(Dataset excerpts)
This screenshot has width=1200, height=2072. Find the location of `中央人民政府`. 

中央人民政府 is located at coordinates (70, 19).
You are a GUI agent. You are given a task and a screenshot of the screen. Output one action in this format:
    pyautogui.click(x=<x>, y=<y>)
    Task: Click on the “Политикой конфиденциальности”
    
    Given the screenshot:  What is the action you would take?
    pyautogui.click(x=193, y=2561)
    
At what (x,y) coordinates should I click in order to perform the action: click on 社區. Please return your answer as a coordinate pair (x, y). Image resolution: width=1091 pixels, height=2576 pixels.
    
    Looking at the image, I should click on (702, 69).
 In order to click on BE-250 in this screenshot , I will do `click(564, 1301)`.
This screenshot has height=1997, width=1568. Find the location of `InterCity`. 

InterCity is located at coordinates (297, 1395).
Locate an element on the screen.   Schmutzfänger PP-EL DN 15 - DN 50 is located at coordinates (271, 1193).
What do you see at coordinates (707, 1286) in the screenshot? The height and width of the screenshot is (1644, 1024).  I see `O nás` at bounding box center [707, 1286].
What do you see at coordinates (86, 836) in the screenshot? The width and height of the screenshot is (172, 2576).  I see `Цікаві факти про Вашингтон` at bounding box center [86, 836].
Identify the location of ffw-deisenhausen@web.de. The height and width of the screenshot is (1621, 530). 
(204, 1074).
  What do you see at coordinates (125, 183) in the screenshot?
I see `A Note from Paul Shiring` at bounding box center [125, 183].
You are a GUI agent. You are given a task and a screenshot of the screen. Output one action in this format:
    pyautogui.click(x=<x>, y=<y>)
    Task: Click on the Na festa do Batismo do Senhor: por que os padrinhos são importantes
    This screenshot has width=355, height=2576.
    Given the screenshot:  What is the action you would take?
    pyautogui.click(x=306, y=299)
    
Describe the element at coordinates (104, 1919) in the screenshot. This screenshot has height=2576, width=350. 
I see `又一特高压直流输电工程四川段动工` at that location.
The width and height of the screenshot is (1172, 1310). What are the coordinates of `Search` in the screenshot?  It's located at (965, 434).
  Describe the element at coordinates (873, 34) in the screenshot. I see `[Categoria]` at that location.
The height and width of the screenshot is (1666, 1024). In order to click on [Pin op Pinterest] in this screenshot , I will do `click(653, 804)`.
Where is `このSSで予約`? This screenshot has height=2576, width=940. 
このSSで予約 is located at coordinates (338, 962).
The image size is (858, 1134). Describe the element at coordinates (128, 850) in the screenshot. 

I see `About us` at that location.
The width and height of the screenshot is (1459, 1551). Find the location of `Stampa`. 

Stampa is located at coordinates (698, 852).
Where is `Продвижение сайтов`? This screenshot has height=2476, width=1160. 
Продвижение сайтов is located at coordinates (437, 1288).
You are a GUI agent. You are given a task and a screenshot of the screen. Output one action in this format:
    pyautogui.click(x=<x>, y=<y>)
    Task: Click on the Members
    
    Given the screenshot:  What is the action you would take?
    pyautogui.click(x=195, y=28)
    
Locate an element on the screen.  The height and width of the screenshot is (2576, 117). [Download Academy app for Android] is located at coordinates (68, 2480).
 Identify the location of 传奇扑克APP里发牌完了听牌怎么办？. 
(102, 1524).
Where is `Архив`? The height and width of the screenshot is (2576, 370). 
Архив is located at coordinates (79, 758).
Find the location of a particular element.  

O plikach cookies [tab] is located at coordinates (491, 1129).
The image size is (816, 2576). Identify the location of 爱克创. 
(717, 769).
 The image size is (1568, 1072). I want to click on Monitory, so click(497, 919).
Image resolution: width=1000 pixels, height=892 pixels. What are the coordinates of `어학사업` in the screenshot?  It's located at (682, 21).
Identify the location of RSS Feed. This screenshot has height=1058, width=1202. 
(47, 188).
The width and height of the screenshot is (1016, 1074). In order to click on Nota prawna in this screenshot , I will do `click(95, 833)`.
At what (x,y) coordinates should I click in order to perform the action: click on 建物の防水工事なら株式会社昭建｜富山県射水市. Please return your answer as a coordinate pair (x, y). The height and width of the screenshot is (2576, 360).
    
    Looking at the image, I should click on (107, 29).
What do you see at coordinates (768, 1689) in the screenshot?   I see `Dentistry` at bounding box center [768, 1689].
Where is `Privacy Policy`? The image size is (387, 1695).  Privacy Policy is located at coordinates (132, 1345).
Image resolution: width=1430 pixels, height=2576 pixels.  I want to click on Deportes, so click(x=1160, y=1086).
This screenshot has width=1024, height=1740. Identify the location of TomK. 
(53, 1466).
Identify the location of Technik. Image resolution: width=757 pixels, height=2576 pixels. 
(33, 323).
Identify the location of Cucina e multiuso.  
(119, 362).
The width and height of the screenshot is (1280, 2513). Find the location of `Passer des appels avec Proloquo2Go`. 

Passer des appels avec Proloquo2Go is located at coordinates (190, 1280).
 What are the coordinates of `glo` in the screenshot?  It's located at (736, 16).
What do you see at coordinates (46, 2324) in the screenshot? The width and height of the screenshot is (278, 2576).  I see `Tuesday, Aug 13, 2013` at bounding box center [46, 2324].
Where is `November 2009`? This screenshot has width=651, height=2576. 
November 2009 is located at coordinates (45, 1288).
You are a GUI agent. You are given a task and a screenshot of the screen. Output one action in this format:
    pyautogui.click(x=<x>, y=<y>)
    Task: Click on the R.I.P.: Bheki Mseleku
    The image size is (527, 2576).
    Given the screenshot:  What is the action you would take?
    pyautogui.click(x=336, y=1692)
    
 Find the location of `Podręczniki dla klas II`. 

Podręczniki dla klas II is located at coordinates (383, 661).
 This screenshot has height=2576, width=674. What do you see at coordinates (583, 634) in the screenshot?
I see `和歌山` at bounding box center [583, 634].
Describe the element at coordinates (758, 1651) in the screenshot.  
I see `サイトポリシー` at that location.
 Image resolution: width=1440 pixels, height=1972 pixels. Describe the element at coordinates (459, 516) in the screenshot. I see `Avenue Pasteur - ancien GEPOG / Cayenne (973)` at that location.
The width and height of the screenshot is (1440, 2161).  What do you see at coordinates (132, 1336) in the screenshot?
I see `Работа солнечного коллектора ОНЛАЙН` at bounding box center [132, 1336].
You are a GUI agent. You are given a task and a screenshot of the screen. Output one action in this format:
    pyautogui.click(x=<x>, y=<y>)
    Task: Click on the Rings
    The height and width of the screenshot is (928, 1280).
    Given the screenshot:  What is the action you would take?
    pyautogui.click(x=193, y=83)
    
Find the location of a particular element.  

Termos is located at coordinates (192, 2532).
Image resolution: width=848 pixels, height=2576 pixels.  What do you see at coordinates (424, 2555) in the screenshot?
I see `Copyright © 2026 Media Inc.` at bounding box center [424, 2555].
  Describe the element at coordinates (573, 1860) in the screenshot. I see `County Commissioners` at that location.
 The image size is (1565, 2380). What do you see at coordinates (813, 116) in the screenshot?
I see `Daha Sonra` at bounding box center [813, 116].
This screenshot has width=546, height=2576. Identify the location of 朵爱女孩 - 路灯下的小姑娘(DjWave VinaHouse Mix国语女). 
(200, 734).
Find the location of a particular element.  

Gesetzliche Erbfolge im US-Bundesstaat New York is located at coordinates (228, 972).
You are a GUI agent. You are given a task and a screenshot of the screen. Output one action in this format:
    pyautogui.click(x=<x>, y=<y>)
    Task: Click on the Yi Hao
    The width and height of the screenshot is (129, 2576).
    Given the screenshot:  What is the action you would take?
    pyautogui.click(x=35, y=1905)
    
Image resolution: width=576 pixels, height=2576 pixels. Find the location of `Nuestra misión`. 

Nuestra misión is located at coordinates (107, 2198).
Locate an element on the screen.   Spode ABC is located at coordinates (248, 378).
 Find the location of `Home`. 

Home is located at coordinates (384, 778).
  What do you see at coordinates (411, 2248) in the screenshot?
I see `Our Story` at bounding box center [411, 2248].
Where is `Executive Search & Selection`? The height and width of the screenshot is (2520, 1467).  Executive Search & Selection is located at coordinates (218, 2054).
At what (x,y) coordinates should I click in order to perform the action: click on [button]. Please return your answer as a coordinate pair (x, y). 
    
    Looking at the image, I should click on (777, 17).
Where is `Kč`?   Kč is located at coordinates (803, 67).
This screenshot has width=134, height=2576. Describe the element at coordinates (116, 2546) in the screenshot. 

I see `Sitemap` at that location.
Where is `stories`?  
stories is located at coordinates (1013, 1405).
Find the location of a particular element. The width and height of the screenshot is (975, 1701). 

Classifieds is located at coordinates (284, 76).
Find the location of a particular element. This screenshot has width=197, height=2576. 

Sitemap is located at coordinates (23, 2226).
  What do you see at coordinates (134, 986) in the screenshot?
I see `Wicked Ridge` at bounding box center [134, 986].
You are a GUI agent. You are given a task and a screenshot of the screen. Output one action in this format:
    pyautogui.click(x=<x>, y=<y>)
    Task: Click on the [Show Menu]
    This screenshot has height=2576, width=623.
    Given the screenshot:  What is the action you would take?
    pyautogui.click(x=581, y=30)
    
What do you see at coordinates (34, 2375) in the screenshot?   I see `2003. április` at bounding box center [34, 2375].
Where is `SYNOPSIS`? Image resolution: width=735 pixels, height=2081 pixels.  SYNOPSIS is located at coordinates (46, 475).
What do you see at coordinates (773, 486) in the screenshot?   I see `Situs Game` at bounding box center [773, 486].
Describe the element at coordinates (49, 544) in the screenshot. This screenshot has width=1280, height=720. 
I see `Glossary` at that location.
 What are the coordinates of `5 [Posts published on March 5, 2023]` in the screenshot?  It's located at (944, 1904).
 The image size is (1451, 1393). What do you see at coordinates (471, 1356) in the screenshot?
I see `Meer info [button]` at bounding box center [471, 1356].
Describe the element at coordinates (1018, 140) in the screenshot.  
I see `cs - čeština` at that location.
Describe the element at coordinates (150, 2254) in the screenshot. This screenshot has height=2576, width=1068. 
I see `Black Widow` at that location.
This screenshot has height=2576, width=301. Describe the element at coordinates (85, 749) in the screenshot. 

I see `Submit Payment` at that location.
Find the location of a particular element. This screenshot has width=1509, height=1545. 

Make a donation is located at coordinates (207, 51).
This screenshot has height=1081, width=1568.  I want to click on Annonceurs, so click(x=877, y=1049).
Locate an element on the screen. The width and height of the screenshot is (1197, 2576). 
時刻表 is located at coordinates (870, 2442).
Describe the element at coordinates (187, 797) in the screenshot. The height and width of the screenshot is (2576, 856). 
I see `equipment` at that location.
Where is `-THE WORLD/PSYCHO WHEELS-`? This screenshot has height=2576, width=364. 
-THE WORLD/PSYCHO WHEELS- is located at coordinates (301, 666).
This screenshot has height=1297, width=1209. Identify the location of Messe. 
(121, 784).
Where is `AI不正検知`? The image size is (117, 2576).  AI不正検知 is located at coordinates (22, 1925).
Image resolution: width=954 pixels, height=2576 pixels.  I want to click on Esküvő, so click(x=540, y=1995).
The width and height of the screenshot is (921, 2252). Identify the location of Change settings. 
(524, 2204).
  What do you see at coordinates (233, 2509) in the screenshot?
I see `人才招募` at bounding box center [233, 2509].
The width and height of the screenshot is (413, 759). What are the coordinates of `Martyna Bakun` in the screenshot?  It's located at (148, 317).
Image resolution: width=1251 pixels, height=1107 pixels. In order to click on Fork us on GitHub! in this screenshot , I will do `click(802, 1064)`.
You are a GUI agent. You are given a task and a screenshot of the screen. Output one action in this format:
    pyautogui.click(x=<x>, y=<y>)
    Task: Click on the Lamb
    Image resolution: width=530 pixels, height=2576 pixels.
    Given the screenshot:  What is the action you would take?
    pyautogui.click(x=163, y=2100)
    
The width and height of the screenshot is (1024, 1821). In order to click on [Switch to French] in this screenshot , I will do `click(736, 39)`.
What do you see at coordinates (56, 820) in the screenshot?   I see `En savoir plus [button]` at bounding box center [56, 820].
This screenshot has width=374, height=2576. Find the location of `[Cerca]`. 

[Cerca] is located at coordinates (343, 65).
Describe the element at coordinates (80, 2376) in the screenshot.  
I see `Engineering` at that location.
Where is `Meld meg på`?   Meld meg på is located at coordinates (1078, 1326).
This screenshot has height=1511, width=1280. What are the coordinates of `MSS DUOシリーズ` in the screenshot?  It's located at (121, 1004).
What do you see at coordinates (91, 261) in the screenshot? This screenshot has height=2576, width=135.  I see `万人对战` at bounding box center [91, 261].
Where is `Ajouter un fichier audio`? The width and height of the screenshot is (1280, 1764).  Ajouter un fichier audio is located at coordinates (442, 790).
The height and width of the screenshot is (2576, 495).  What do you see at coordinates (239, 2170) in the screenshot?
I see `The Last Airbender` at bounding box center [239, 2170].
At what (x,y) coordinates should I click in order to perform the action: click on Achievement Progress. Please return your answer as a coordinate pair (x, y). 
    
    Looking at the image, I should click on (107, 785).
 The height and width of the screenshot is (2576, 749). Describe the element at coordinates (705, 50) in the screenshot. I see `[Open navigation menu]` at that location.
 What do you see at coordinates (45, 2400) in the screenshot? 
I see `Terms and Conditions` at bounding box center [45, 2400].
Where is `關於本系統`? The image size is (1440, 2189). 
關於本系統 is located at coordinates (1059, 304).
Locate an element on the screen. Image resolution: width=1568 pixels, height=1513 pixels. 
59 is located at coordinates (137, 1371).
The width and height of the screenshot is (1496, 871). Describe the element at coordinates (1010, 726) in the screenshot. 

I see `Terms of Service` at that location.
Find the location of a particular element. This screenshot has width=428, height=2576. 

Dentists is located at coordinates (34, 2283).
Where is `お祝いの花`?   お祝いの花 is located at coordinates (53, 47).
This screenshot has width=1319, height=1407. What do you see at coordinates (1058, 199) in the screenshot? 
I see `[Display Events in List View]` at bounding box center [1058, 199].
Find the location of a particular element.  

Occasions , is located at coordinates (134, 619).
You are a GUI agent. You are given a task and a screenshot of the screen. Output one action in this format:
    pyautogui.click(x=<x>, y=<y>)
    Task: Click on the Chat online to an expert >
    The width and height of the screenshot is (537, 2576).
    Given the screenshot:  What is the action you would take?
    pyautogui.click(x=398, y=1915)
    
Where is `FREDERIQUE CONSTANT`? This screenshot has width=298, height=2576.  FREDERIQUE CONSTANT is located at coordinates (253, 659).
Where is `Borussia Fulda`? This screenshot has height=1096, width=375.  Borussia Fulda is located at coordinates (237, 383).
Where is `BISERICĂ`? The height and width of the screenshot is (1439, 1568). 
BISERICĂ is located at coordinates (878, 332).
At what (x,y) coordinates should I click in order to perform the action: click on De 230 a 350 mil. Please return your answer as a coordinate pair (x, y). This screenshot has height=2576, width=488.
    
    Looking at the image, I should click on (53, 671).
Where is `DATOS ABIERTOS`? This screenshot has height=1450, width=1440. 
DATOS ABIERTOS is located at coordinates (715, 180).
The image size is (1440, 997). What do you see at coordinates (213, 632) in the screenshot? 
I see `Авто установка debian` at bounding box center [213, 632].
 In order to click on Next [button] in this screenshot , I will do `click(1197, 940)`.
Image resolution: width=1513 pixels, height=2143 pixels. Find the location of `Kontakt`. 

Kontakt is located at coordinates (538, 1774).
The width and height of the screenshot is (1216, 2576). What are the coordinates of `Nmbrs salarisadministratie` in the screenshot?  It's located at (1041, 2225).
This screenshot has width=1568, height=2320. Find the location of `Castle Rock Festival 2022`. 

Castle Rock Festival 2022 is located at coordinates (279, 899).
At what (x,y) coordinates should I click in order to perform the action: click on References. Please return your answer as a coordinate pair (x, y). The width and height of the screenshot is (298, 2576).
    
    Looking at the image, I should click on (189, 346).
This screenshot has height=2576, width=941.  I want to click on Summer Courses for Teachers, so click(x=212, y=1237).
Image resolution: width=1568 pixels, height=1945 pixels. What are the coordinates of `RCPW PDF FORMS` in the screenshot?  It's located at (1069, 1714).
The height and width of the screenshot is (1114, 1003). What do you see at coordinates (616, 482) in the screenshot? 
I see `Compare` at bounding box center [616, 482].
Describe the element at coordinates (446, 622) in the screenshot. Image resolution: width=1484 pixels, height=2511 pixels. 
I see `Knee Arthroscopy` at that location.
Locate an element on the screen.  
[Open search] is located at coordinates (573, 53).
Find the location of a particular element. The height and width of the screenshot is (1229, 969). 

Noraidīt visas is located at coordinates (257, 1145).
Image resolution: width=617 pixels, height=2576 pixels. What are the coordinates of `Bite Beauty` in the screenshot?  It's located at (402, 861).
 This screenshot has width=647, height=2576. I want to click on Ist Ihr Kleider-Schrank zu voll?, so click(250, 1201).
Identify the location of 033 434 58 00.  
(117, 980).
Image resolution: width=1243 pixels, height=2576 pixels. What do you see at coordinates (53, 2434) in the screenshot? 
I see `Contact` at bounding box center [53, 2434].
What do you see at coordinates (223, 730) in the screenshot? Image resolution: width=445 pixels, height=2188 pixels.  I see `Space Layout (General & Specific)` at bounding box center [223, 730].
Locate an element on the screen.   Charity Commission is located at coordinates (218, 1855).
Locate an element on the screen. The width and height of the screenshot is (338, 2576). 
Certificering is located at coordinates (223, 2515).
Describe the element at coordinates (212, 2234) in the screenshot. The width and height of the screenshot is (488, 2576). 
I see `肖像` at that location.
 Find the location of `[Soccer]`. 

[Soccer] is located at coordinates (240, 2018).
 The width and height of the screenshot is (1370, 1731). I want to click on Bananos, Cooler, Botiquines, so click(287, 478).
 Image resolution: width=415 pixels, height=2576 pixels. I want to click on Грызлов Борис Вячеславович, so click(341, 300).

EXERCISE PROMPT:
Report every line of the data in which "will" appears.

OUTPUT BELOW:
 In order to click on BE-250 in this screenshot , I will do `click(564, 1301)`.
The height and width of the screenshot is (1666, 1024). In order to click on [Pin op Pinterest] in this screenshot , I will do `click(653, 804)`.
The width and height of the screenshot is (1016, 1074). In order to click on Nota prawna in this screenshot , I will do `click(95, 833)`.
Image resolution: width=1251 pixels, height=1107 pixels. In order to click on Fork us on GitHub! in this screenshot , I will do `click(802, 1064)`.
The width and height of the screenshot is (1024, 1821). In order to click on [Switch to French] in this screenshot , I will do `click(736, 39)`.
 In order to click on Next [button] in this screenshot , I will do `click(1197, 940)`.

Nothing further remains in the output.